I sat down on the bed behind him and looked at him in the mirror.

“If I were to play Caliban now, I wouldn’t need any makeup or a costume.” That was the first time I heard him refer to his damaged body so casually and frankly. He spoke softly, his gaze fixed on his image in the mirror. He seemed to be inventorying it, and his attitude towards it was strangely objective.

“You were great in that role.”

“Yes, I was. I won’t be modest about that. But that’s behind me, now that I’m tout court so to speak. Now I couldn’t manage all of Caliban. I maybe have enough for ‘Cal’. I could just about play that part.”

“Don’t talk like that. You’ll live to play Prospero some day.”
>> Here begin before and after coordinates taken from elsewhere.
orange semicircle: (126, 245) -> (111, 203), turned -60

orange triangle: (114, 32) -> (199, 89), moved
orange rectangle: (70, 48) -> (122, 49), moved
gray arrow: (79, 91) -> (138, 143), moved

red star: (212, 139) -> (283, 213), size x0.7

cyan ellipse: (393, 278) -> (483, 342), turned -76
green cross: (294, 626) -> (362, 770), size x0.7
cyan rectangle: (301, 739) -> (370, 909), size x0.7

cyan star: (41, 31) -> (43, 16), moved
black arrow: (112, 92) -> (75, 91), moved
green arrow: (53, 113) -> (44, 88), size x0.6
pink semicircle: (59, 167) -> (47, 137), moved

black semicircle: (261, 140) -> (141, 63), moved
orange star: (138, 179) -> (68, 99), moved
“No, not Prospero. Prospero’s your role. You could be a great Prospero—with my help, of course. I’ve always been better with Shakespeare than you.” He turned half way round and smiled at me.
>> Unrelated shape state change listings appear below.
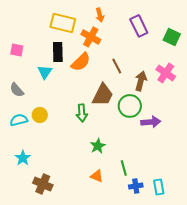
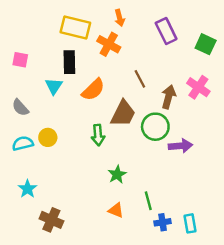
orange semicircle: (81, 62) -> (93, 90), moved

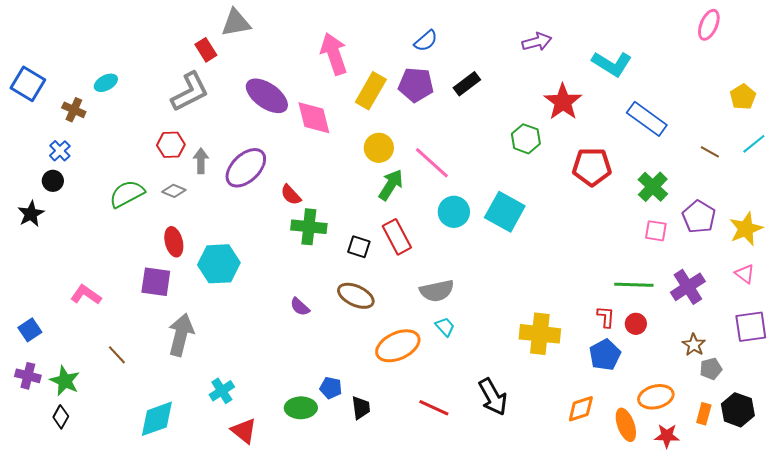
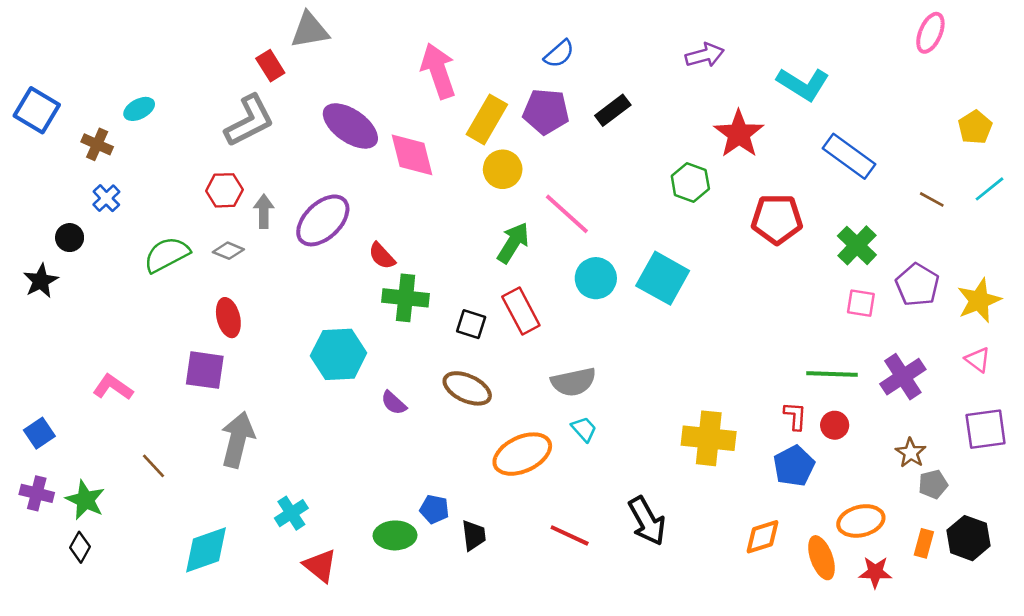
yellow circle: (379, 148) -> (503, 169), moved
blue cross: (60, 151) -> (106, 198), moved
cyan hexagon: (219, 264) -> (339, 354), moved

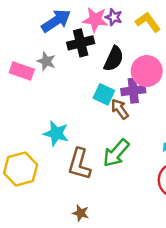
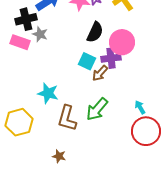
black cross: (81, 43) -> (26, 19), moved
brown arrow: (120, 109) -> (100, 73), turned -102
brown star: (81, 213) -> (59, 156), moved

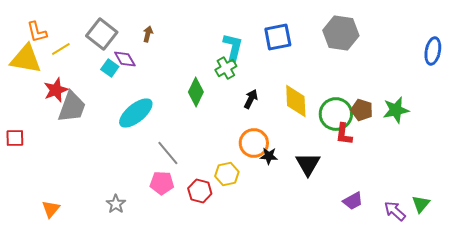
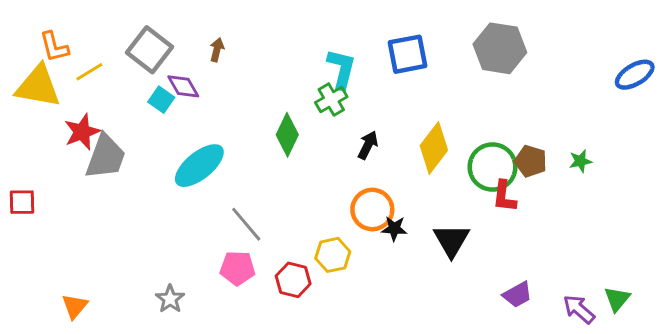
blue ellipse: (433, 51) -> (635, 75), turned 48
yellow diamond: (296, 101) -> (434, 148), turned 40
green star: (396, 110) -> (580, 161), size x0.6

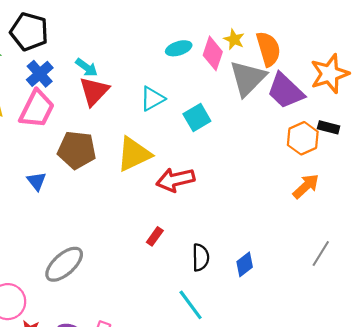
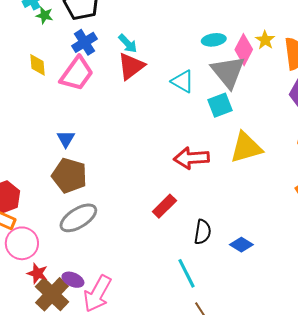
gray triangle: (248, 78) -> (228, 72), moved, turned -33
cyan triangle: (152, 99) -> (183, 81), turned 50
brown pentagon: (77, 150) -> (69, 176), moved
yellow triangle: (134, 154) -> (246, 148), moved
red rectangle: (155, 236) -> (164, 206), size x1.4
blue diamond: (245, 264) -> (241, 245), turned 60

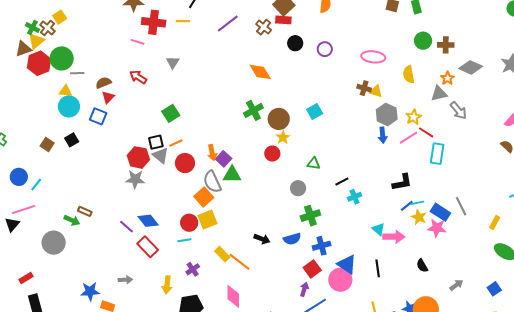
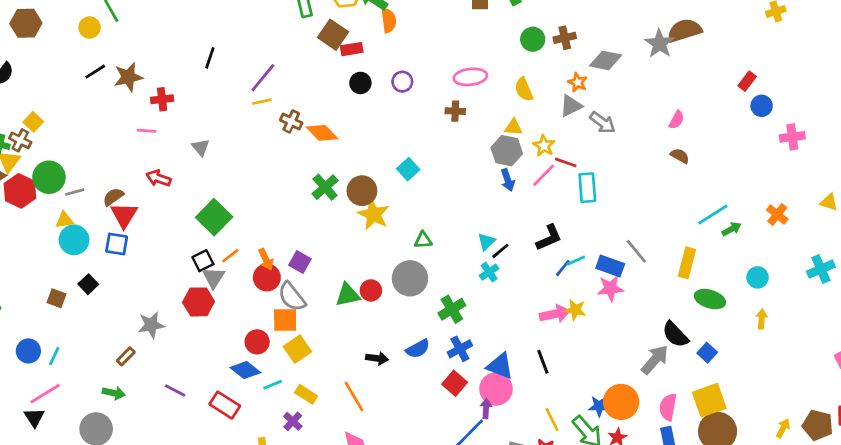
red rectangle: (283, 20) -> (352, 49), moved
yellow line: (183, 21) -> (262, 102), moved
red cross: (154, 22) -> (162, 99), size x0.7
brown cross: (264, 27) -> (291, 121), moved
brown cross: (364, 88) -> (455, 111), moved
yellow triangle: (376, 91) -> (513, 127), moved
red triangle: (108, 97) -> (124, 215), size x1.5
green square: (171, 113) -> (214, 217), size x1.4
yellow star: (283, 137) -> (374, 214), size x1.6
orange arrow: (212, 153) -> (266, 259), moved
red circle: (272, 154) -> (371, 290), moved
gray triangle: (161, 156) -> (214, 278), turned 36
red hexagon: (138, 157) -> (199, 302), moved
red circle: (185, 163) -> (267, 278), moved
green triangle: (232, 175) -> (348, 295), moved
gray star: (135, 179) -> (151, 325), moved
black line: (342, 181) -> (500, 251), moved
gray circle: (298, 188) -> (410, 278), size x1.6
orange square: (204, 197) -> (285, 320), turned -36
brown rectangle: (85, 211) -> (126, 356), moved, turned -56
green cross: (310, 216) -> (452, 309), moved
yellow star: (419, 217) -> (575, 310), moved
blue diamond: (148, 221) -> (245, 370), moved
red circle: (189, 223) -> (257, 342), moved
yellow rectangle: (495, 223) -> (687, 263), size x1.5
purple line: (126, 227) -> (175, 391), moved
cyan triangle: (378, 229) -> (486, 242), moved, turned 48
yellow rectangle: (222, 254) -> (306, 394), moved
orange line: (240, 262) -> (354, 396), turned 35
black semicircle: (422, 266) -> (675, 334), moved, size x1.5
gray arrow: (456, 285) -> (655, 360), size x1.6
purple arrow: (304, 289) -> (486, 408), moved

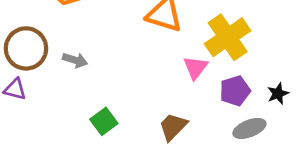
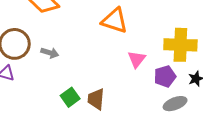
yellow cross: (228, 37) -> (180, 45), moved, turned 36
brown trapezoid: (173, 127) -> (96, 99), moved, turned -40

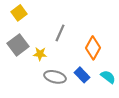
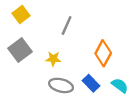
gray line: (60, 33) -> (67, 26), moved
yellow star: (40, 54) -> (53, 59), moved

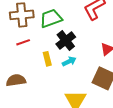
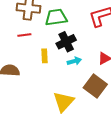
cyan arrow: (69, 61) -> (74, 61), moved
“You’re enjoying directing, aren’t you?”

“And why not? It would be fun to boss you around. You’ve always been a lazy actor, never lived up to your potential, always opting for the easy way out, the safe roles.” He was teasing me, but there was a hardness beneath his comments. He was pushing at me, trying to make me see something.

I didn’t say anything. I was worn out from the months of tension and disappointment. I couldn’t take another argument. I was tired of struggling.

David wheeled his chair around to face me and took my hand in his. He began quoting Prospero’s final speech. “Now my charms are all o’erthrown and what strength I have’s mine own, which is most faint.” For the time it takes to speak those lines, he was Prospero begging his audience to free him from the stage on which he stands and the role he is playing. “But release me from my bonds with the help of your good hands. Gentle breath of yours my sails must fill, or else my project fails, which was to please.”

When he finished, I began crying. He tried to embrace me but the chair was in the way. I knelt beside him and put my head on his lap. David stroked the back of my head as I gave way to great racking sobs. “We’ll be all right, Richard. We’re going to make it.” He kept saying that over and over until I calmed down.

We remained in that clumsy embrace for several minutes. After a time, I resumed my seat on the bed. I went through a box of tissues. It was as if the dam inside me holding back months of emotions had given way, and I was free to stop playing a role beyond my abilities. My eyes were red and my face was blotchy. We sat there holding hands for close to an hour, eventually joking and laughing about inconsequential things, having a gossip for the first time in months. It wasn’t so much what we were talking about as the fact that we were talking that was important.

It grew very late and when both of us began yawning, he asked, “Will you help me get into bed, Richard? It’s easier when I have help.” That was no longer true, but we needed things to do together that night.

I suddenly felt like a schoolboy, wanting to suggest to a date that we sleep together but uncertain of how the remark would be received. “I, uh, . . . could you, I mean . . . .” I gestured feebly toward the bed we hadn’t shared in months.